Scottish Executive First Minister Jack McConnell asked the Scottish ministers for justice, education and health to report on current drug rehabilitation policies at a Cabinet meeting on Wednesday, as The Journal went to press. The meeting decided to order officials to look closely at the operation of the methadone programme.

Mr McConnell said: “I am not yet convinced that our policy on rehabilitation is clear enough or that the implementation and service provision across Scotland is consistent enough. I want us to review the position in relation to the prescription of methadone … taken unsupervised. I also want us to be clear that, when people are on methadone programmes or managed medication programmes, those programmes are directed towards an end result.”

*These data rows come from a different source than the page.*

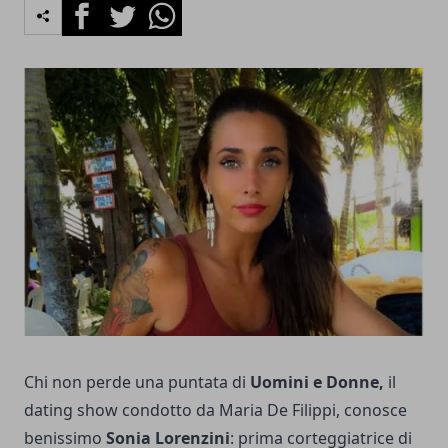
Facebook
Twitter
Whatsapp
Chi non perde una puntata di
Uomini e Donne,
il
dating show condotto da Maria De Filippi, conosce
benissimo
Sonia Lorenzini
: prima corteggiatrice di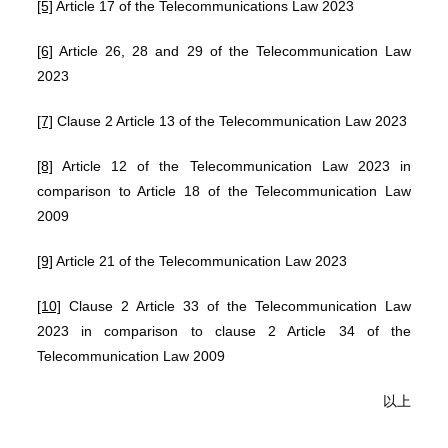
[5]
Article 17 of the Telecommunications Law 2023
[6]
Article 26, 28 and 29 of the Telecommunication Law
2023
[7]
Clause 2 Article 13 of the Telecommunication Law 2023
[8]
Article 12 of the Telecommunication Law 2023 in
comparison to Article 18 of the Telecommunication Law
2009
[9]
Article 21 of the Telecommunication Law 2023
[10]
Clause 2 Article 33 of the Telecommunication Law
2023 in comparison to clause 2 Article 34 of the
Telecommunication Law 2009
以上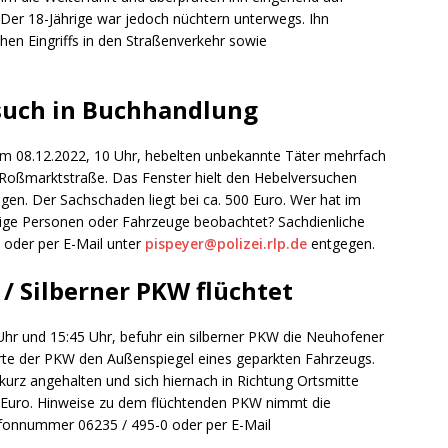
Der 18-Jährige war jedoch nüchtern unterwegs. Ihn
hen Eingriffs in den Straßenverkehr sowie
rsuch in Buchhandlung
m 08.12.2022, 10 Uhr, hebelten unbekannte Täter mehrfach
 Roßmarktstraße. Das Fenster hielt den Hebelversuchen
en. Der Sachschaden liegt bei ca. 500 Euro. Wer hat im
ige Personen oder Fahrzeuge beobachtet? Sachdienliche
 oder per E-Mail unter
pispeyer@polizei.rlp.de
entgegen.
 / Silberner PKW flüchtet
r und 15:45 Uhr, befuhr ein silberner PKW die Neuhofener
ierte der PKW den Außenspiegel eines geparkten Fahrzeugs.
urz angehalten und sich hiernach in Richtung Ortsmitte
 Euro. Hinweise zu dem flüchtenden PKW nimmt die
lefonnummer 06235 / 495-0 oder per E-Mail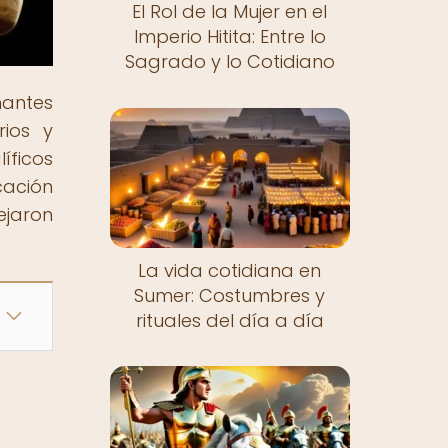
El Rol de la Mujer en el
Imperio Hitita: Entre lo
Sagrado y lo Cotidiano
nantes
rios y
íficos
cación
ejaron
La vida cotidiana en
Sumer: Costumbres y
rituales del día a día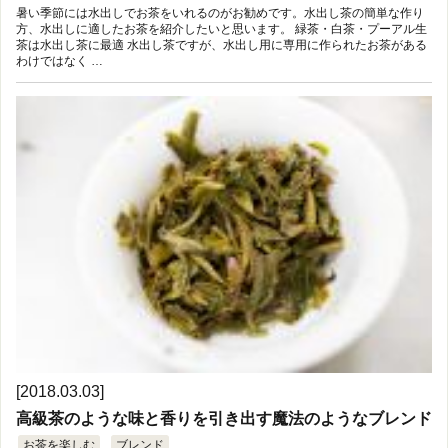
暑い季節には水出しでお茶をいれるのがお勧めです。水出し茶の簡単な作り
方、水出しに適したお茶を紹介したいと思います。 緑茶・白茶・プーアル生
茶は水出し茶に最適 水出し茶ですが、水出し用に専用に作られたお茶がある
わけではなく …
[2018.03.03]
高級茶のような味と香りを引き出す魔法のようなブレンド
お茶を楽しむ
ブレンド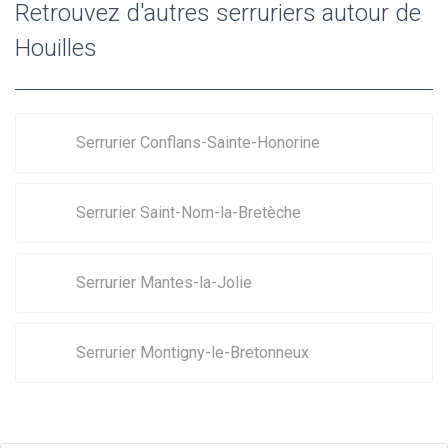
Retrouvez d'autres serruriers autour de
Houilles
Serrurier Conflans-Sainte-Honorine
Serrurier Saint-Nom-la-Bretèche
Serrurier Mantes-la-Jolie
Serrurier Montigny-le-Bretonneux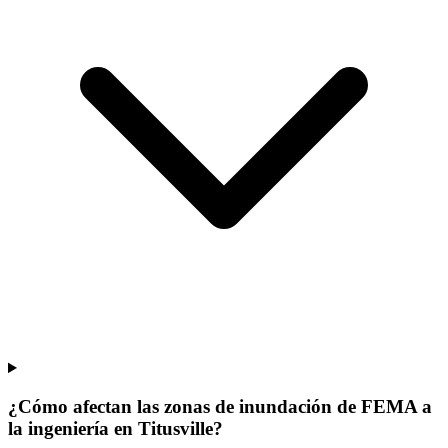
¿Cómo afectan las zonas de inundación de FEMA a
la ingeniería en Titusville?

Following the Cabinet meeting, a spokesman said: “The ministers for health and justice agreed that their officials would jointly review current guidelines and good practice in relation to methadone prescribing and administration.” He added that the ministers noted that current guidelines took little account of child protection issues.

Stuart Notman, an Aberdeen community pharmacist who supplies methadone to 140 patients, believes that politicians need to adopt a holistic approach to treating addiction, minimising harm and preventing crime.

He said: “This should be more about crime prevention and harm minimisation than treatment. There are a host of social and environmental problems that go hand in hand. It’s difficult to get someone off drugs if that’s all the help they’re being offered.”